Monday, Dec. 11, 1989
Kohl Takes On Topic A
By Daniel Benjamin
To his critics, West German Chancellor Helmut Kohl has been the perpetually shrinking statesman. Despite his formidable physical size, the Bonn leader has been derided for a political ineptitude that has time and again diminished his stature in West Germany and among Europe's leaders. Lacking the mettle of Margaret Thatcher, the imperial hauteur of Francois Mitterrand, and the wiles of his rival and coalition partner, Foreign Minister Hans-Dietrich Genscher, Kohl has made his mark as the Continent's veteran political survivor.
Last week, however, the Chancellor blindsided detractors and heads of state from Moscow to Washington with a far-reaching plan for binding together the two Germanys.

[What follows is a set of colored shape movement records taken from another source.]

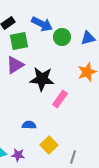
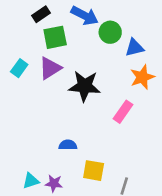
blue triangle: (88, 38) -> (135, 48), moved
pink rectangle: (60, 99) -> (123, 112), moved
yellow square: (49, 145) -> (94, 171), turned -36

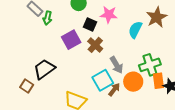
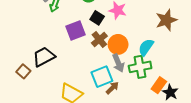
cyan semicircle: (135, 30) -> (146, 47), moved
green cross: (150, 65) -> (140, 67), moved
orange rectangle: (158, 81) -> (159, 85), turned 35
orange circle: (133, 82) -> (118, 44), moved

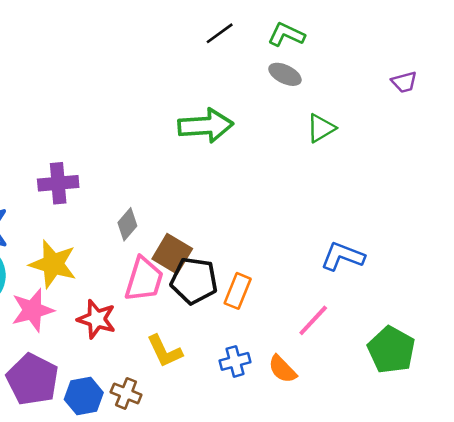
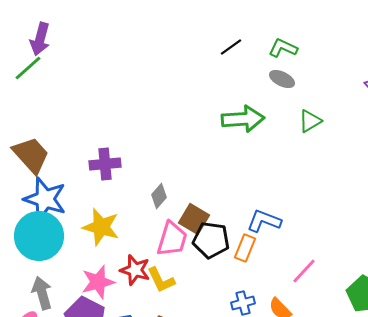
green arrow: (206, 126) -> (243, 119), moved
blue L-shape: (343, 256) -> (264, 221), moved
pink star: (33, 310) -> (98, 282), moved
yellow L-shape: (165, 351) -> (161, 280), moved

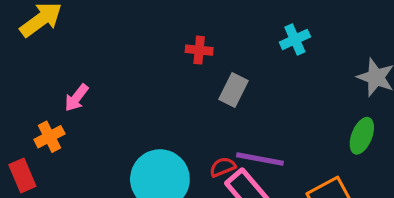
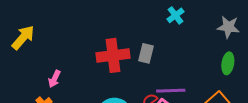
red cross: (199, 50) -> (113, 55), moved, size x2.0

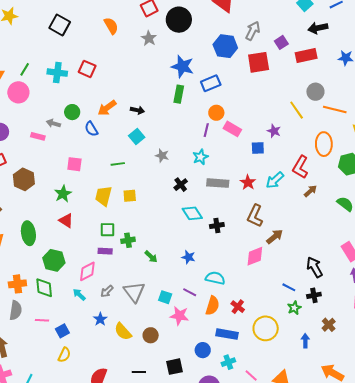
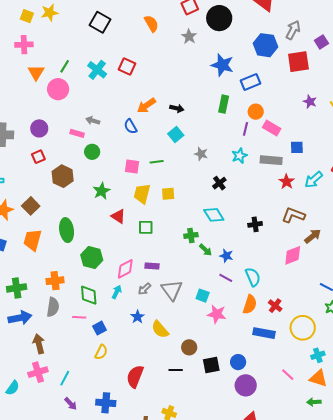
cyan cross: (57, 73) -> (97, 70), turned 30
green rectangle: (179, 94) -> (224, 104), moved
green circle: (72, 112) -> (92, 152), moved
purple star: (274, 131) -> (310, 102), moved
pink square: (74, 164) -> (132, 167), moved
gray rectangle: (218, 183) -> (271, 160), moved
cyan diamond: (192, 213) -> (214, 215), moved
brown L-shape: (255, 216) -> (293, 215), turned 85
red triangle: (66, 221) -> (118, 216), moved
green cross: (128, 240) -> (191, 235), moved
purple rectangle: (105, 251) -> (152, 266), moved
green arrow: (151, 257) -> (206, 250), moved
cyan semicircle: (215, 278) -> (253, 277), turned 54
green diamond: (44, 288) -> (89, 295), moved
purple line: (190, 292) -> (226, 278), moved
cyan arrow: (79, 295) -> (117, 292), turned 72
brown circle: (151, 335) -> (189, 347), moved
blue circle: (203, 350) -> (238, 362), moved
cyan cross: (228, 362) -> (318, 355), moved

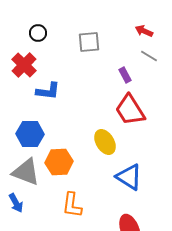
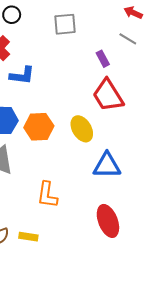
red arrow: (144, 31) -> (133, 13), moved
orange hexagon: (59, 162) -> (39, 127), moved
blue triangle: (129, 177) -> (107, 165), turned -32

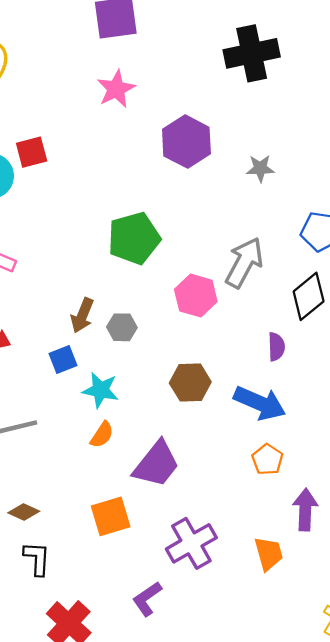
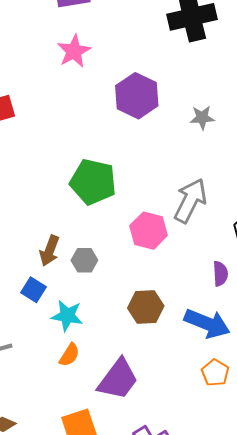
green pentagon: (134, 238) -> (93, 182), turned 30
blue square: (63, 359) -> (34, 290), turned -35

By declaring his wish for a "confederation" of his country and East Germany just days before the Malta summit, Kohl pushed to the fore the issue that nearly everyone else would like to tippy-toe around, preferably for as long as possible.
Kohl's proposal, delivered in an uncharacteristically bold speech to the Bundestag, is predicated on the assumption that there will be free, multiparty elections in East Germany. Though the details remain nebulous, the outline provides for a massive infusion of economic aid from West Germany to follow soon after the polling. The two countries would then establish joint committees for determining what political and economic links would be established between them and how extensive the reunification ought to be. "Nobody knows how a reunified Germany will look," said Kohl. "But I am sure that unity will come if it is wanted by the German nation."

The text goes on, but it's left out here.